Saturday, March 17, 2012
Book Review of #2 People of the Fire by W. Michael Gear and Kathleen O'Neal Gear
Author: W. Michael Gear and Kathleen O'Neal Gear
Part of a Series: First North American Series
Type of book: Dancing, spiritual, families, fate, prehistorical, -8000, fire, adult, Native Americans
Year it was published: 1991
It is a time of fire. A small band of pioneers struggle valiantly to keep their ancestors' dreams alive in an unforgiving, drought-stricken land. Driven by the promise of an awesome vision, a heroic young dreamer and a fearless woman warrior unite to lead their people to a magnificent destiny.
A towering epic filled with tragedy and triumph, courage and conflict, People of the Fire is the second compelling novel novel in a majestic new saga of America's first peoples.
The characters are much more round and memorable than in People of the Wolf. Fire Dancer is somewhat similar to Wolf Dreamer and despite him hesitating to do what is right, he does it anyways. For me personally, although the book was better than its predecessor, it was not extremely memorable. Between some characters there are also some unusual ties which I won't spoil.
You can't escape your destiny no matter what you try.
It is written in third person narrative from multiple characters' points of views. There are a lot more traditions and customs that are going on, also we get a glimpse of the tribes and rivals over food as well as a breakthrough thanks to an unusual character. I think I would have wanted to know what else would happen to Fire Dancer and how he lived the rest of his life, but its not mentioned in the back though.
W. Michael Gear:
W. Michael Gear is an American writer, and archaeologist  born in Colorado Springs, Colorado on May 20, 1955. He is perhaps best known for his First North Americans series, co-authored with wife Kathleen O'Neal Gear.
Kathleen O'Neal Gear:
Kathleen O'Neal Gear (born 1954) is an American writer. Gear is a former state historian and archaeologist for Wyoming, Kansas, and Nebraska for the U.S. Department of the Interior. She has twice received the federal government's Special Advancement Award for "outstanding management" of our nation's cultural heritage. She is perhaps best known for her First North Americans series, co-authored with husband W. Michael Gear.

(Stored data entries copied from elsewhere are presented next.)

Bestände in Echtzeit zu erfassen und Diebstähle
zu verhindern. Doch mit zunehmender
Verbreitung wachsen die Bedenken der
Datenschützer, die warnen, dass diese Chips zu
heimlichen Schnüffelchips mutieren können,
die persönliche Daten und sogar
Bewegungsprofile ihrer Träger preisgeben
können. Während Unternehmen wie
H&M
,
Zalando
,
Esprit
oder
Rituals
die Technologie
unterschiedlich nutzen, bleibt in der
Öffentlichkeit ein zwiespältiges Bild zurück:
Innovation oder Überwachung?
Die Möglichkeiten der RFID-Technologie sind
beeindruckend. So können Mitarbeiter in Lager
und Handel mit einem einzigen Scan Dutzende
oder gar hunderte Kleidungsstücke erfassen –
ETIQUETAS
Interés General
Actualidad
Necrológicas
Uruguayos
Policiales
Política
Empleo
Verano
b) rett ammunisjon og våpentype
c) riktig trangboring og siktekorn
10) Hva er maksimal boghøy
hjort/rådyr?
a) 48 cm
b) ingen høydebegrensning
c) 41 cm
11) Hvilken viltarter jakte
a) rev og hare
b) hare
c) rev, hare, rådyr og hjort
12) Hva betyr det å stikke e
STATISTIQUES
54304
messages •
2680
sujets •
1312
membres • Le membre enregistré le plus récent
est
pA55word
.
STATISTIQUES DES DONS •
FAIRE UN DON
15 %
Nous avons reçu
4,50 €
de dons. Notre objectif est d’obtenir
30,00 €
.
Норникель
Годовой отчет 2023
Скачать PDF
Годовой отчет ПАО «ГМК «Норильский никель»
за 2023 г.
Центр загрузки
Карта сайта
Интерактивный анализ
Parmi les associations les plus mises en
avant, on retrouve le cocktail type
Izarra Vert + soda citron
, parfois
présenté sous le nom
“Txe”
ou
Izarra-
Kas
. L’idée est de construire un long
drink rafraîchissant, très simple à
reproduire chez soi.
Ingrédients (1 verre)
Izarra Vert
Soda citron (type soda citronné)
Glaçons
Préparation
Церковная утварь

Although this book reads similarly to People of the Wolf, there are some differences, such as the fact that Fire Dancer did get married and fathered two daughters before being called up to sacrifice himself, and we also get a brief epilogue of what happened. There are also unique characters such as an Indian man who liked to wear women's clothes that took care of Fire Dancer, and the girl that closely resembled Dancing Fox in People of the Wolf, Tanager, never loved Fire Dancer. There is definitely improvement in writing and characters, and the time was very fascinating.
3 out of 5
(0: Stay away unless a masochist 1: Good for insomnia 2: Horrible but readable; 3: Readable and quickly forgettable, 4: Good, enjoyable 5: Buy it, keep it and never let it go.)